YOUR INSTRUCTIONS
Every line from the one with "n within a relationship can be a daunting" to the one with "Emerson Rosemount", including those two, is to be copied exactly; all other lines of the entries below are left out.

Extracted page text data
==*==
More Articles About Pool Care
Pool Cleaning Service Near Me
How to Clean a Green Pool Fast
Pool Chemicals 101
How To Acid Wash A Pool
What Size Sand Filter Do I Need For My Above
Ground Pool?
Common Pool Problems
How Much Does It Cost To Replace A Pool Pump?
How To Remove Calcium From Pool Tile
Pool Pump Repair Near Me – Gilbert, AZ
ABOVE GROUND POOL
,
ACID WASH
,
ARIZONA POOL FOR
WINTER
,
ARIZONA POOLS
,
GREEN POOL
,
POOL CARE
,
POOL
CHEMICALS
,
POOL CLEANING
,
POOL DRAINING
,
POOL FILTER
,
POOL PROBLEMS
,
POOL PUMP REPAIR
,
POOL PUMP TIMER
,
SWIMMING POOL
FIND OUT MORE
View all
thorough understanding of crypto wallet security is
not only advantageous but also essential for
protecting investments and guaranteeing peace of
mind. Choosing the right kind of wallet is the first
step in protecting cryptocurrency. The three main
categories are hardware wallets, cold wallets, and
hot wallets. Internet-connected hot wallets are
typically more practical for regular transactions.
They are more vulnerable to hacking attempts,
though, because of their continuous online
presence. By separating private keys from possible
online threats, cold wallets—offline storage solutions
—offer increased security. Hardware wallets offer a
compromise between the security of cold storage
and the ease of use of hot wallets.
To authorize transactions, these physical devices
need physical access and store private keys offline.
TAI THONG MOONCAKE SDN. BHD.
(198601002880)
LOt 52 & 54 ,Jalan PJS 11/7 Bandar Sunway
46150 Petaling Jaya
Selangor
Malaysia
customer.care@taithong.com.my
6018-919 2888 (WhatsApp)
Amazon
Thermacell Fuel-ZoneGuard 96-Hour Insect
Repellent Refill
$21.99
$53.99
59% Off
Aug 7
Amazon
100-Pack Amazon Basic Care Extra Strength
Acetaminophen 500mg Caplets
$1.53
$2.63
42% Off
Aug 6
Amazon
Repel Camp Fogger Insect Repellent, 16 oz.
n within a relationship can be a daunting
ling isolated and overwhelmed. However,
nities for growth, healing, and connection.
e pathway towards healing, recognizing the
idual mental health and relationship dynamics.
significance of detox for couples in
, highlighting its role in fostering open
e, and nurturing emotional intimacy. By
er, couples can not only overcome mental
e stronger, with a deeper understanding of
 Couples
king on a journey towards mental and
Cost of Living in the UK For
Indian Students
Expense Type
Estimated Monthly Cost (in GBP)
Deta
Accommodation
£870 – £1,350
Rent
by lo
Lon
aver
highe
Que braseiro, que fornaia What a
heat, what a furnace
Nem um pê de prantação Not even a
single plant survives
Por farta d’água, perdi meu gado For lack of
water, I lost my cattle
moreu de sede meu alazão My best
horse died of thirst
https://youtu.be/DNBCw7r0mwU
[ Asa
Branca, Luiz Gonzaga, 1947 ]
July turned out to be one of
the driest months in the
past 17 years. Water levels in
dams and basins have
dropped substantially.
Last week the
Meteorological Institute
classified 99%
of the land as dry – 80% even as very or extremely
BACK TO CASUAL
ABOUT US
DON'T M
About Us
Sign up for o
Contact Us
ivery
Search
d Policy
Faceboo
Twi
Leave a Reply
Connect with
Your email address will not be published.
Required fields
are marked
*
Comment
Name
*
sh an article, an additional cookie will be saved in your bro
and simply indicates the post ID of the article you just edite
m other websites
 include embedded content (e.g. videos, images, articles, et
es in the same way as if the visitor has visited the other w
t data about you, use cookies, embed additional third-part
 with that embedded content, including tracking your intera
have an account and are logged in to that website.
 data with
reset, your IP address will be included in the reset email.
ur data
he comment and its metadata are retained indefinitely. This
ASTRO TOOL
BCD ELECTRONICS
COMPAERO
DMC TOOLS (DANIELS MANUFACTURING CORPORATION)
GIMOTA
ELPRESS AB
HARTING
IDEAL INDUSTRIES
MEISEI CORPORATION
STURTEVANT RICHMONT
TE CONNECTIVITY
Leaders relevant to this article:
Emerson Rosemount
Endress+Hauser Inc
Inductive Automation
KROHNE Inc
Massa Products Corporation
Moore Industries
==*==
SOLUTION TO THIS PROBLEM
n within a relationship can be a daunting
ling isolated and overwhelmed. However,
nities for growth, healing, and connection.
e pathway towards healing, recognizing the
idual mental health and relationship dynamics.
significance of detox for couples in
, highlighting its role in fostering open
e, and nurturing emotional intimacy. By
er, couples can not only overcome mental
e stronger, with a deeper understanding of
 Couples
king on a journey towards mental and
Cost of Living in the UK For
Indian Students
Expense Type
Estimated Monthly Cost (in GBP)
Deta
Accommodation
£870 – £1,350
Rent
by lo
Lon
aver
highe
Que braseiro, que fornaia What a
heat, what a furnace
Nem um pê de prantação Not even a
single plant survives
Por farta d’água, perdi meu gado For lack of
water, I lost my cattle
moreu de sede meu alazão My best
horse died of thirst
https://youtu.be/DNBCw7r0mwU
[ Asa
Branca, Luiz Gonzaga, 1947 ]
July turned out to be one of
the driest months in the
past 17 years. Water levels in
dams and basins have
dropped substantially.
Last week the
Meteorological Institute
classified 99%
of the land as dry – 80% even as very or extremely
BACK TO CASUAL
ABOUT US
DON'T M
About Us
Sign up for o
Contact Us
ivery
Search
d Policy
Faceboo
Twi
Leave a Reply
Connect with
Your email address will not be published.
Required fields
are marked
*
Comment
Name
*
sh an article, an additional cookie will be saved in your bro
and simply indicates the post ID of the article you just edite
m other websites
 include embedded content (e.g. videos, images, articles, et
es in the same way as if the visitor has visited the other w
t data about you, use cookies, embed additional third-part
 with that embedded content, including tracking your intera
have an account and are logged in to that website.
 data with
reset, your IP address will be included in the reset email.
ur data
he comment and its metadata are retained indefinitely. This
ASTRO TOOL
BCD ELECTRONICS
COMPAERO
DMC TOOLS (DANIELS MANUFACTURING CORPORATION)
GIMOTA
ELPRESS AB
HARTING
IDEAL INDUSTRIES
MEISEI CORPORATION
STURTEVANT RICHMONT
TE CONNECTIVITY
Leaders relevant to this article:
Emerson Rosemount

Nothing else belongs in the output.